Module namespace id.

buttonLabel

Label for the trigger button (default "Concept search").

onConceptSelected

Optional function of one argument conceptId called when user selects a concept; modal is closed after.

placeholderText

Character string used as placeholder text in the search input field.

Functions


Useful to list available datasets in the testCases folder

Description

Useful to list available datasets in the testCases folder

Usage

getTestSets(path = NULL)

Arguments

path

Optional directory containing JSON test sets. If NULL, the package resolves a default path with testthat integration.

Value

A list()


Create a Hecate API client

Description

Create a Hecate API client

Usage

hecateClient(baseUrl = NULL, timeoutMs = NULL, apiKey = NULL)

Arguments

baseUrl

Base URL of the Hecate API (default from config).

timeoutMs

Timeout in milliseconds (default from config).

apiKey

Optional API key for authorization (default from config).

Value

A client object with class hecate_client.

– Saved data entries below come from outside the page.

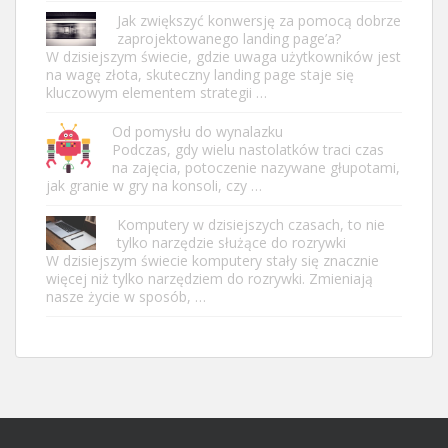
Jak zwiększyć konwersję za pomocą dobrze
zaprojektowanego landing page’a?
W dzisiejszym świecie, gdzie uwaga użytkowników jest
na wagę złota, skuteczny landing page staje się
kluczowym elementem strategii …
Od pomysłu do wynalazku
Podczas, gdy wielu nastolatków traci czas
na zajęcia, potoczenie nazywane głupotami,
jak granie w gry na konsoli, czy …
Komputery w dzisiejszych czasach, to nie
tylko narzędzie służące do rozrywki
W dzisiejszym świecie komputery stały się znacznie
więcej niż tylko narzędziem do rozrywki. Zmieniają
nasze życie w sposób, …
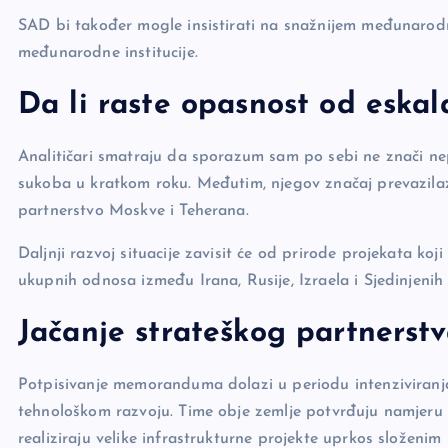
SAD bi također mogle insistirati na snažnijem međunaro
međunarodne institucije.
Da li raste opasnost od eskal
Analitičari smatraju da sporazum sam po sebi ne znači nep
sukoba u kratkom roku. Međutim, njegov značaj prevazilaz
partnerstvo Moskve i Teherana.
Daljnji razvoj situacije zavisit će od prirode projekata ko
ukupnih odnosa između Irana, Rusije, Izraela i Sjedinjenih
Jačanje strateškog partnerst
Potpisivanje memoranduma dolazi u periodu intenziviranja 
tehnološkom razvoju. Time obje zemlje potvrđuju namjer
realiziraju velike infrastrukturne projekte uprkos složen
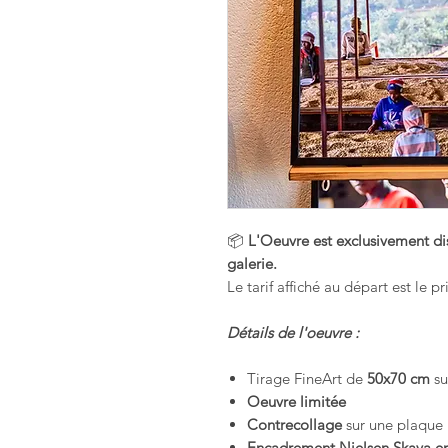
📦
L'Oeuvre est exclusivement dis
galerie.
Le tarif affiché au départ est le p
Détails de l'oeuvre :
Tirage FineArt de
50x70 cm
su
Oeuvre limitée
Contrecollage
sur une plaqu
Encadrement Nielsen Skava en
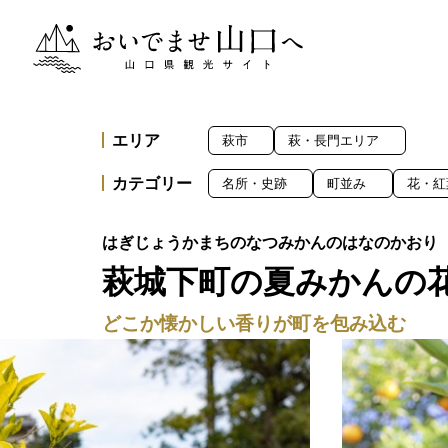
おいでませ山口へー山口県観光サイト
エリア
萩市
萩・長門エリア
カテゴリー
名所・史跡
町並み
花・紅
萩城下町の夏みかんの
どこか懐かしい香りが町を包み込む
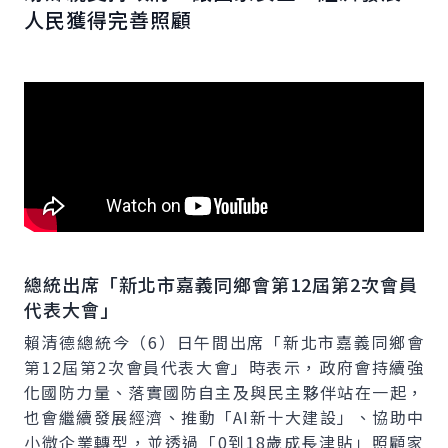
人民獲得完善照顧
總統出席「新北市嘉義同鄉會第12屆第2次會員
代表大會」
賴清德總統今（6）日午間出席「新北市嘉義同鄉會
第12屆第2次會員代表大會」時表示，政府會持續強
化國防力量、落實國防自主及與民主夥伴站在一起，
也會繼續發展經濟、推動「AI新十大建設」、協助中
小微企業轉型，並透過「0到18歲成長津貼」照顧家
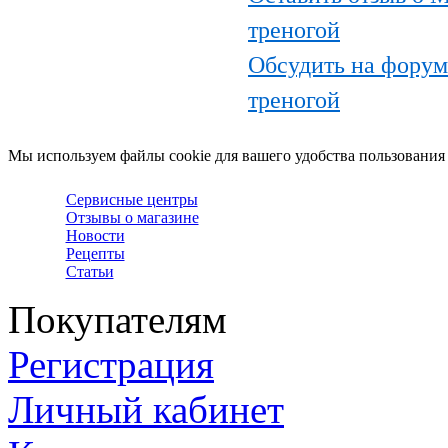
треногой
Обсудить на форум
треногой
Мы используем файлы cookie для вашего удобства пользования
Сервисные центры
Отзывы о магазине
Новости
Рецепты
Статьи
Покупателям
Регистрация
Личный кабинет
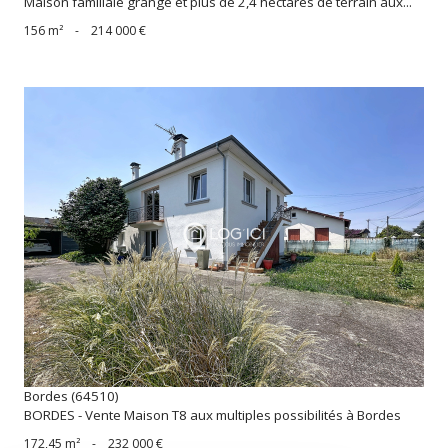
Maison familiale grange et plus de 2,4 hectares de terrain aux...
156 m²
-
214 000 €
voir le bien
Bordes (64510)
BORDES - Vente Maison T8 aux multiples possibilités à Bordes
172,45 m²
-
232 000 €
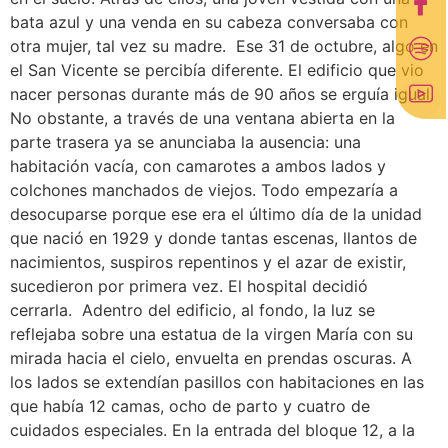
bata azul y una venda en su cabeza conversaba con
otra mujer, tal vez su madre. Ese 31 de octubre, algo en
el San Vicente se percibía diferente. El edificio que vio
nacer personas durante más de 90 años se erguía igual.
No obstante, a través de una ventana abierta en la
parte trasera ya se anunciaba la ausencia: una
habitación vacía, con camarotes a ambos lados y
colchones manchados de viejos. Todo empezaría a
desocuparse porque ese era el último día de la unidad
que nació en 1929 y donde tantas escenas, llantos de
nacimientos, suspiros repentinos y el azar de existir,
sucedieron por primera vez. El hospital decidió
cerrarla. Adentro del edificio, al fondo, la luz se
reflejaba sobre una estatua de la virgen María con su
mirada hacia el cielo, envuelta en prendas oscuras. A
los lados se extendían pasillos con habitaciones en las
que había 12 camas, ocho de parto y cuatro de
cuidados especiales. En la entrada del bloque 12, a la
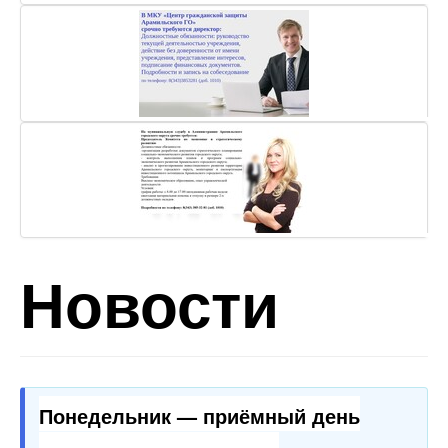
Новости
Понедельник — приёмный день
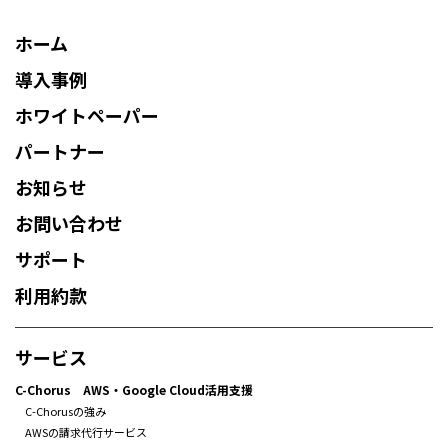
ホーム
導入事例
ホワイトペーパー
パートナー
お知らせ
お問い合わせ
サポート
利用約款
サービス
C-Chorus AWS・Google Cloud活用支援
C-Chorusの強み
AWSの請求代行サービス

Search Hecate concepts and return results as a data frame

Description

Search Hecate concepts and return results as a data frame

Usage

hecateSearch(
  query,
  vocabularyId = NULL,
  standardConcept = NULL,
  domainId = NULL,
  conceptClassId = NULL,
  limit = 20,
  client = hecateClient()
)

Arguments

query

Character(1); search query (required).

vocabularyId

Character(1) or NULL; optional vocabulary filter (comma-separated).

standardConcept

Character(1) or NULL; e.g. "S" (Standard), "C" (Classification).

domainId

Character(1) or NULL; optional domain filter (comma-separated).

conceptClassId

Character(1) or NULL; optional concept class filter.

limit

Integer(1); max results (default 20, max 150).

client

Hecate client (default hecateClient()).

Value

Data frame of search results, or NULL if an error occurred (API error or bad response shape).

Examples

## Not run: 
# Simple search
df <- hecateSearch("diabetes")

# Search with filters
df <- hecateSearch("hypertension", domainId = "Condition", limit = 10)

## End(Not run)

Null coalescing operator

Description

Null coalescing operator

Usage

x %||% y

Arguments

x

First value (any type).

y

Fallback value when x is NULL.

Value

x if not NULL, otherwise y.


patientChat() generates synthetic patients in the OMOP-CDM using an LLM API.

Description

Requires an OPEN_AI_KEY in ~/.Renviron. After that just sent a prompt and save() the results. The JSON file can be used as an OMOP-CDM patient test set.

Details

Accepts a prompt as input. Produces a test set using a structured JSON schema. Utilizes tools such as CodelistGenerator or Hecate to look up concept IDs. Accepts subsequent prompts to modify existing test sets that the LLM uses as context.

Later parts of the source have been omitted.